# [Dataset]
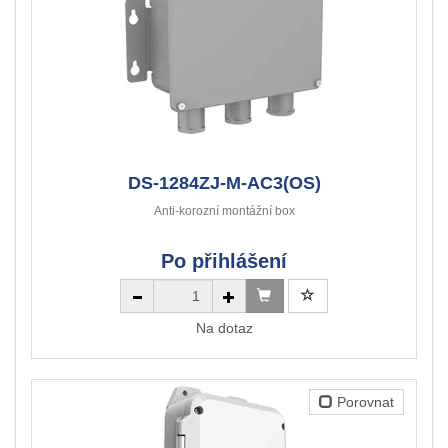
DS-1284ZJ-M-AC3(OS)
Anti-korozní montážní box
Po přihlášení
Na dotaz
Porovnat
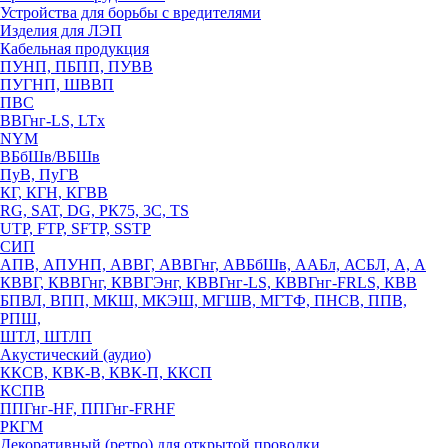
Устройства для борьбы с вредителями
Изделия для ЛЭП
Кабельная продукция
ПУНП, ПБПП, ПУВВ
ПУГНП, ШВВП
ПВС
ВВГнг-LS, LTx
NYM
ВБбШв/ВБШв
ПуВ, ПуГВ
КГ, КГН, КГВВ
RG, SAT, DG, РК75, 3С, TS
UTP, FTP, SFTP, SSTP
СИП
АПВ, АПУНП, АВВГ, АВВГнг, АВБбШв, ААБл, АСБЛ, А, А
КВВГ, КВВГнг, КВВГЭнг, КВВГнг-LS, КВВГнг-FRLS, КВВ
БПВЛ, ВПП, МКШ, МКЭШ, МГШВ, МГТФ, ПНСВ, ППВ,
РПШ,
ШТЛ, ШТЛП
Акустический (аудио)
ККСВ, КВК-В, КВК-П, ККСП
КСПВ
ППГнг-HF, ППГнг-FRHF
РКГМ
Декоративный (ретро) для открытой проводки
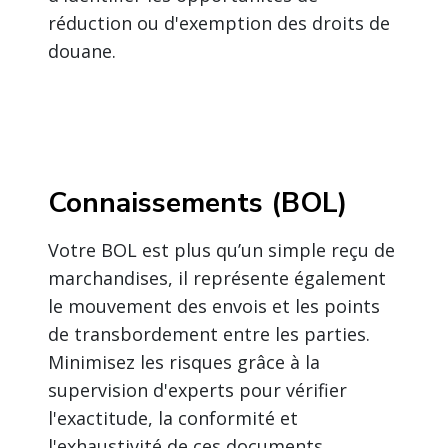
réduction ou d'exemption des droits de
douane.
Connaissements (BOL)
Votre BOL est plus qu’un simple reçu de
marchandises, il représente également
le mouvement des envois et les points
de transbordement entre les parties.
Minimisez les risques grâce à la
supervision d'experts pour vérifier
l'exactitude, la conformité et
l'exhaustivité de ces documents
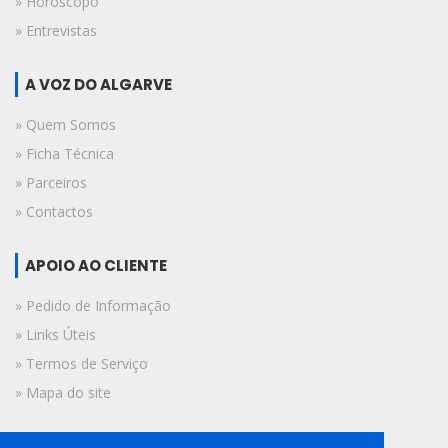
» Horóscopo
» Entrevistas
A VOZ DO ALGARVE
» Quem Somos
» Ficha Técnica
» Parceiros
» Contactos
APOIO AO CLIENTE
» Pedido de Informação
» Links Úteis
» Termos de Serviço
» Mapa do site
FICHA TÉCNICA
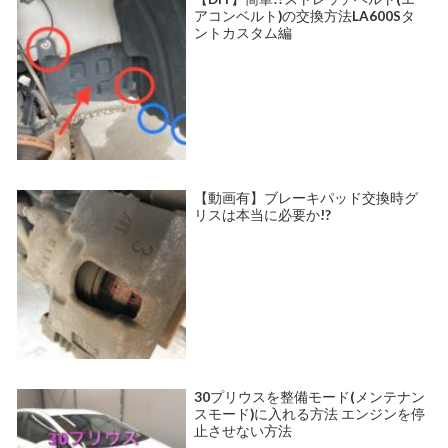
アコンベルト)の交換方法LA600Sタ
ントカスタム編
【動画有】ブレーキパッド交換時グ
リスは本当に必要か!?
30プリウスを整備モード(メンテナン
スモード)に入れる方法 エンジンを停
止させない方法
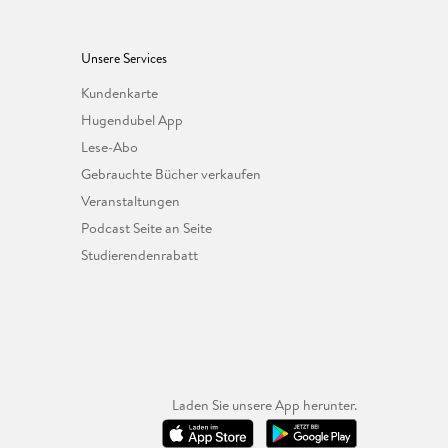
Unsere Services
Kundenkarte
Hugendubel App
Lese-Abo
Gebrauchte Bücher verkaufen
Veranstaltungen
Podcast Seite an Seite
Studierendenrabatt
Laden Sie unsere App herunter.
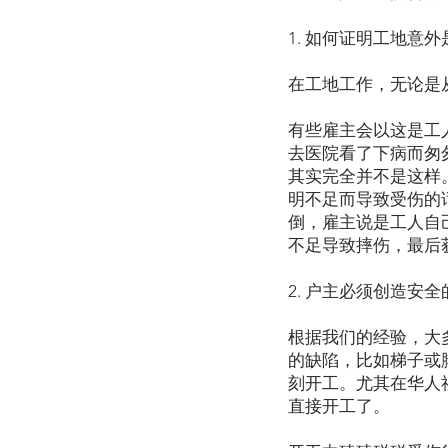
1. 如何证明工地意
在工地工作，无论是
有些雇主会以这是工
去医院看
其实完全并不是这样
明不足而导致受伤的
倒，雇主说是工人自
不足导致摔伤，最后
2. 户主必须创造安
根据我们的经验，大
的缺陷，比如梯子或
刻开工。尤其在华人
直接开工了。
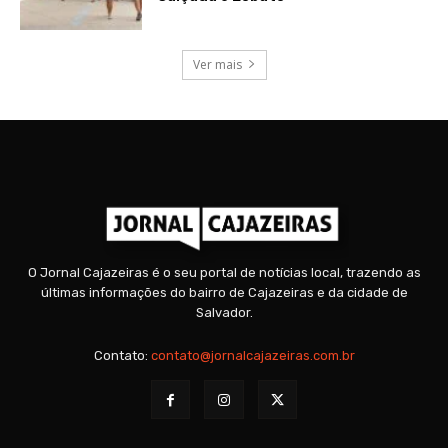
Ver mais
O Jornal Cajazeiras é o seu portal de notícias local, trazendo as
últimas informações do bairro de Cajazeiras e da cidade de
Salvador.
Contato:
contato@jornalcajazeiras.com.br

# [Problem details]
Any picture in the material is to be dropped; the rest is repeated exactly.

# [Result]
DS-1284ZJ-M-AC3(OS)
Anti-korozní montážní box
Po přihlášení
Na dotaz
Porovnat
Устройства для борьбы с вредителями
Изделия для ЛЭП
Кабельная продукция
ПУНП, ПБПП, ПУВВ
ПУГНП, ШВВП
ПВС
ВВГнг-LS, LTx
NYM
ВБбШв/ВБШв
ПуВ, ПуГВ
КГ, КГН, КГВВ
RG, SAT, DG, РК75, 3С, TS
UTP, FTP, SFTP, SSTP
СИП
АПВ, АПУНП, АВВГ, АВВГнг, АВБбШв, ААБл, АСБЛ, А, А
КВВГ, КВВГнг, КВВГЭнг, КВВГнг-LS, КВВГнг-FRLS, КВВ
БПВЛ, ВПП, МКШ, МКЭШ, МГШВ, МГТФ, ПНСВ, ППВ,
РПШ,
ШТЛ, ШТЛП
Акустический (аудио)
ККСВ, КВК-В, КВК-П, ККСП
КСПВ
ППГнг-HF, ППГнг-FRHF
РКГМ
Декоративный (ретро) для открытой проводки
réduction ou d'exemption des droits de
douane.
Connaissements (BOL)
Votre BOL est plus qu’un simple reçu de
marchandises, il représente également
le mouvement des envois et les points
de transbordement entre les parties.
Minimisez les risques grâce à la
supervision d'experts pour vérifier
l'exactitude, la conformité et
l'exhaustivité de ces documents
» Horóscopo
» Entrevistas
A VOZ DO ALGARVE
» Quem Somos
» Ficha Técnica
» Parceiros
» Contactos
APOIO AO CLIENTE
» Pedido de Informação
» Links Úteis
» Termos de Serviço
» Mapa do site
FICHA TÉCNICA
アコンベルト)の交換方法LA600Sタ
ントカスタム編
【動画有】ブレーキパッド交換時グ
リスは本当に必要か!?
30プリウスを整備モード(メンテナン
スモード)に入れる方法 エンジンを停
止させない方法
Unsere Services
Kundenkarte
Hugendubel App
Lese-Abo
Gebrauchte Bücher verkaufen
Veranstaltungen
Podcast Seite an Seite
Studierendenrabatt
Laden Sie unsere App herunter.
1. 如何证明工地意
在工地工作，无论是
有些雇主会以这是工
去医院看
其实完全并不是这样
明不足而导致受伤的
倒，雇主说是工人自
不足导致摔伤，最后
2. 户主必须创造安
根据我们的经验，大
的缺陷，比如梯子或
刻开工。尤其在华人
直接开工了。
Ver mais
O Jornal Cajazeiras é o seu portal de notícias local, trazendo as
últimas informações do bairro de Cajazeiras e da cidade de
Salvador.
Contato:
contato@jornalcajazeiras.com.br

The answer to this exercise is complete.